(Material for the task Opens)

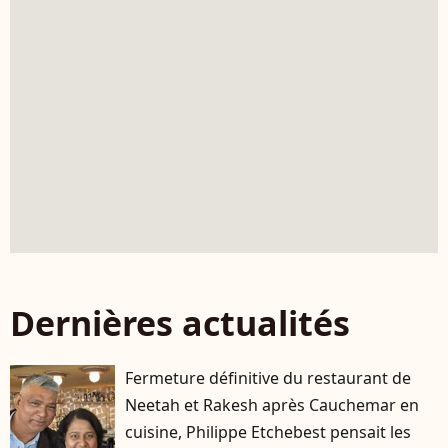
Dernières actualités
Fermeture définitive du restaurant de
Neetah et Rakesh après Cauchemar en
cuisine, Philippe Etchebest pensait les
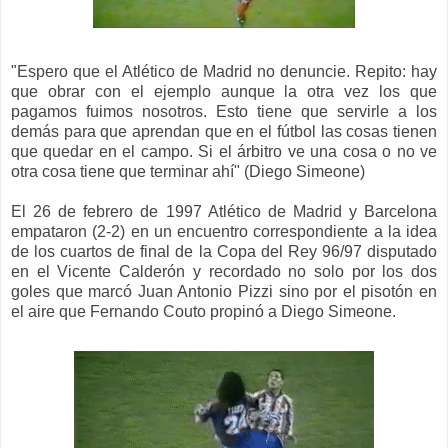
"Espero que el Atlético de Madrid no denuncie. Repito: hay
que obrar con el ejemplo aunque la otra vez los que
pagamos fuimos nosotros. Esto tiene que servirle a los
demás para que aprendan que en el fútbol las cosas tienen
que quedar en el campo. Si el árbitro ve una cosa o no ve
otra cosa tiene que terminar ahí" (Diego Simeone)
El 26 de febrero de 1997
Atlético de Madrid y Barcelona
empataron (2-2) en un encuentro correspondiente a la
idea
de los
cuartos
de final de la C
opa del Rey 96/97 disputado
en el Vicente Calderón
y recordado no solo por los dos
goles que marcó Juan Antonio Pizzi sino por
el pisotón
en
el aire
que
Fernando Couto
propinó a
Diego Simeone
.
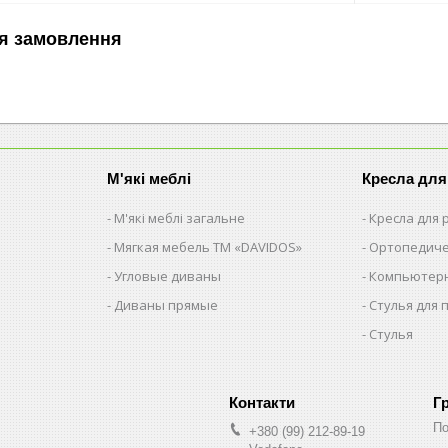
я замовлення
М'які меблі
Кресла для
М'які меблі загальне
Кресла для
Мягкая мебель ТМ «DAVIDOS»
Ортопедиче
Угловые диваны
Компьютерн
Диваны прямые
Стулья для 
Стулья
Г
По
+380 (99) 212-89-19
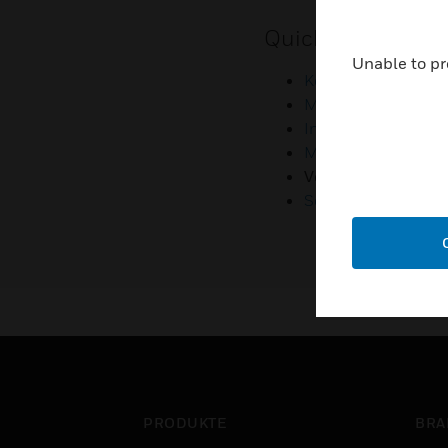
Quicklinks
Unable to pr
Kontaktieren sie u
Mitarbeiter-Zugan
Investoren
Medienkontakte
Verbindung zu Kl
Schwachstellenber
PRODUKTE
BRA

(Material for the task Closes)

## The task:
Where a line of the records above holds the word "Diego", copy that line.

## Response to the exercise:
otra cosa tiene que terminar ahí" (Diego Simeone)
Diego Simeone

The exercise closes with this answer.